El lenguaje androcéntrico se caracteriza por el uso único del genérico del masculino para la conceptualización del universo discursivo. De esta forma, el masculino se erige como sujeto universal. Y sí, el derecho y su conceptualización también son universalizantes y androcéntricas. Bien señaló la Ministra Esquivel Mossa que el único protagonista en el orden jurídico es el hombre. Porque no hace falta indagar mucho para descubrir que buena parte del entramado jurídico está escrito en código masculino (no sobra decir que las estudiosas, teóricas y operadoras jurídicas hasta no hace mucho – y quizá aún- eran mayoritariamente de género masculino). Habilitar o fomentar la creación normativa desde un “género no marcado” (como el masculino) vuelve innecesario nombrar a las demás personas: el masculino abarca a todas, pero paralelamente también las invisibiliza. Un compromiso fuerte con la paridad de género y con la igualdad sustantiva, implica un esfuerzo activo en nombrar a todas las destinatarias de las normas. Si bien, esto simplifica la interpretación normativa, también es fundamental en términos igualitarios: permite nombrar necesidades y crear normas que reviertan estructuras discriminatorias atendiendo a la diversidad de las destinatarias. No es suficiente con que existan disposiciones normativas o entramados materiales que aseguren la igualdad, sino que es necesario que existan definiciones sociales y legales que nos permitan modificar esas estructuras.

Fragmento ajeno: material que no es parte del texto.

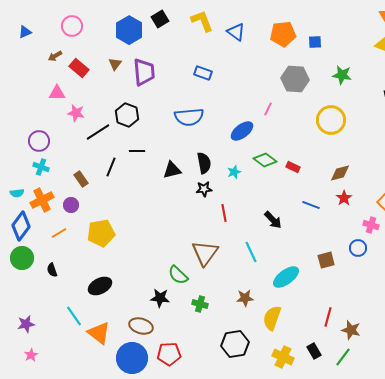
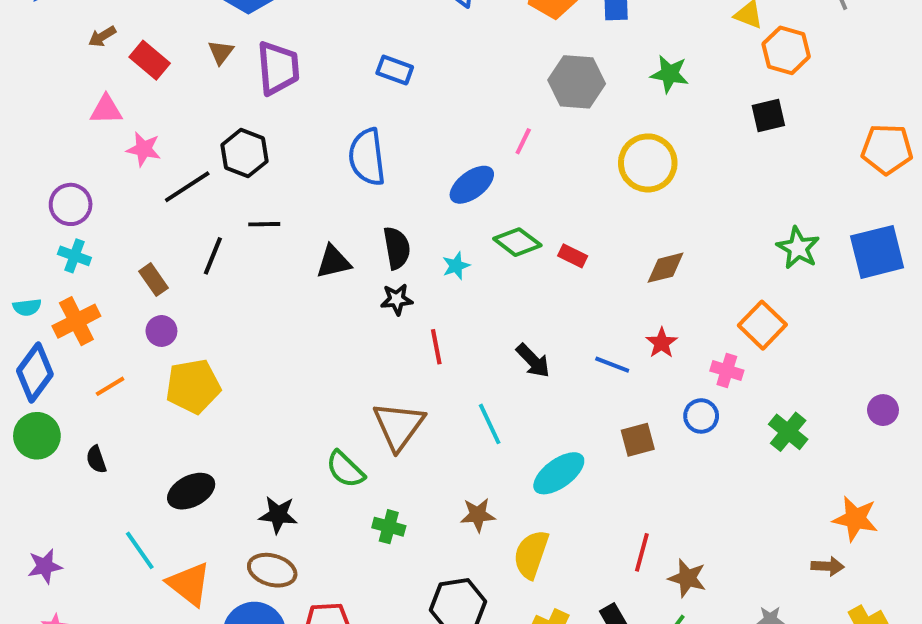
blue semicircle: (189, 117) -> (367, 157), turned 88
red star: (344, 198) -> (662, 343), moved
purple circle: (71, 205) -> (161, 331), moved
blue line: (311, 205) -> (612, 365), moved
black star: (160, 298) -> (278, 515), moved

Por último, creo que algunas críticas también son necesarias. No dudo en que el avance es digno de reconocerse. Es fundamental establecer que no existe algo como un “sujeto único (en código masculino)” al que el derecho se dirige y que ni la economía lingüística o la técnica legislativa justifican la reincidencia de esta práctica. Sin embargo, me parece que solo hemos ampliado el listado de “sujetos únicos”: el paradigma lingüístico que plantea la Corte sigue respondiendo a términos binarios. Frente al miedo de caer en conceptos totalizadores, hemos ampliado la categoría sin observar la diversidad que ha quedado fuera: ¿el derecho no vela por las personas no binarias? ¿por aquellas que disienten del género? El esencialismo es el gran peligro que corremos al creer que agregando “mujeres” a los textos normativos se estará representando al gran bloque de personas que han quedado fuera del amparo de la igualdad. Repito, el avance es importante. En lo personal, me gusta pensar que las operadoras jurídicas y las sujetas de derecho son mujeres (sí, en plural y reconociendo su diversidad), pero quizá es tiempo de dejar de pensar en términos binarios, que resulten igual de encapsulantes como el “masculino” lo ha sido por tanto tiempo para nosotras, las mujeres cis-género. Si vamos a nombrar, nombremos a todas las identidades. Nombremos a todas las personas.

  1. La tercera fracción del artículo 12 de la Constitución del Estado Libre y Soberano de Puebla dispone que “La interpretación y aplicación de esta constitución y de las leyes y normas del Estado será de forma igualitaria para hombres y mujeres. Lo anterior, sin perjuicio de la utilización del género masculino para la construcción gramatical del texto legal”.
  2. Véase Estela Serret, El género y lo simbólico: la constitución imaginaria de la identidad femenina (2001).